How to find inspiration in the past: telling stories through art

Have you ever faced a creative block and wondered how to find inspiration for art? As an artist, I’ve found one place full of countless stories to tell. Today, I would like to take you there.


When I was a kid I loved watching TV.

Sunday noons had the best cartoons, while the best movies always aired late, at around 10 PM, and we had to beg our parents to allow us to stay up and watch Terminator or Rambo.

Needless to say, parents were never afraid that Tom & Jerry’s dynamite pranks or Die Hard’s “Yippee ki-yay, motherfucker!” would make us cursing blood-lusting lunatics.

That magic box was everything a young boy could ask for: connect a VHS player and you had a movie theater, plug in a video game console and you had your own amusement arcade.

On weekends we rented VHS tapes or borrowed them from friends. Sometimes we had to make a hard decision and over-record one of the cassettes from the home library with a new blockbuster. And the most annoying, completely unacceptable thing in the world was — to get your tape back and find out it hasn’t been rewound (no wonder video rental shops charged fees for that).

A VHS tape, by the way, was an excellent present. I remember one birthday every one of my friends gave me a tape. A pile of fresh, sealed cassettes felt and – yes! – smelled exciting, although it was also the time I decided to never go mainstream with my gift ideas.

A special place in my heart is held by those late evenings, when after a busy day at work/school the whole family gathered before the box and enjoyed a film together.Some movies and shows were aired every single year, especially during winter holidays.
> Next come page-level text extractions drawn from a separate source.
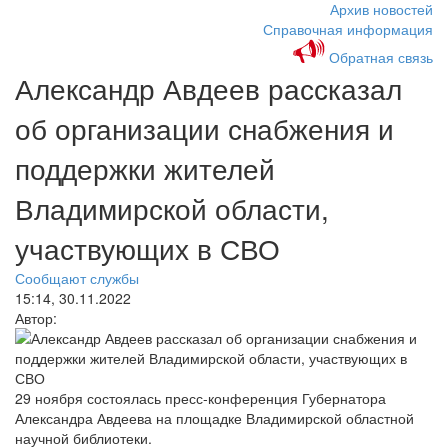
Архив новостей
Справочная информация
Обратная связь
Александр Авдеев рассказал
об организации снабжения и
поддержки жителей
Владимирской области,
участвующих в СВО
Сообщают службы
15:14, 30.11.2022
Автор:
29 ноября состоялась пресс-конференция Губернатора
Александра Авдеева на площадке Владимирской областной
научной библиотеки.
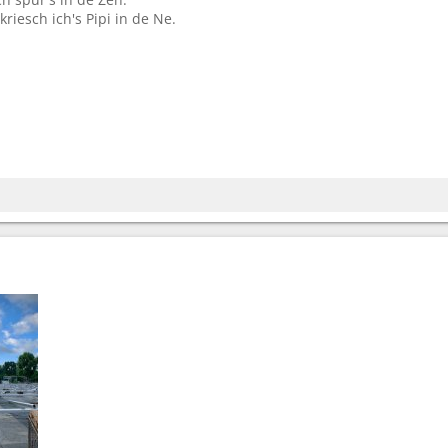
kriesch ich's Pipi in de Ne.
Generations of families have developed special bonds with those actors and characters whom they warmly invited into their homes every season.

One of them was a famous Soviet comedian and circus clown Yuri Nikulin (Russian: Юрий Никулин). He starred in timeless classic movies, such as Operation Y and Shurik’s Other Adventures (Russian:Операция “Ы” и другие приключения Шурика, 1965) and The Diamond Arm (Russian: Бриллиантовая рука, 1969), which will always remind me of Christmas and New Year’s Eve.

In my first year at university, when visiting my family home, I got a little bit nostalgic. Instead of fighting that feeling, I decided to pour it onto the canvas (a few canvases, to be exact).

 

how to find inspiration for art in the past - soviet pop art
Portrait of Yuri Nikulin  |  50 x 60 cm, oil and spray paint on canvas
Юрий Никулин – портрет |  50 x 60 см, масло и аэрозоль на холсте  

 

At that time I was deeply influenced by pop art and street art. I was intrigued by an idea of deconstructing colors, mixing media, styles and techniques. That was mostly the reason to marry oil paint (read: fine, classic, timeless) with paint spray (read: modern, industrial, mass-produced).

The comedian Yuri Nikulin has made people laugh for decades, so it was important to me to find a photo of him with a big happy smile on his face. The circus-inspired background was to represent his career as a clown, and the fact that Moscow Circus on Tsvetnoy Boulvard was named after Nukulin.

 

storytelling through paintings - spray paint and oil paint pop art

 

I remember working on that artwork like it was yesterday: cutting out stencils in the living room of my childhood home, driving to my father’s garage on the outskirts of the hometown, waiting till the heater carried the late autumn cold away, spray painting and then going back to finish the piece in the kitchen with a cup of warming tea.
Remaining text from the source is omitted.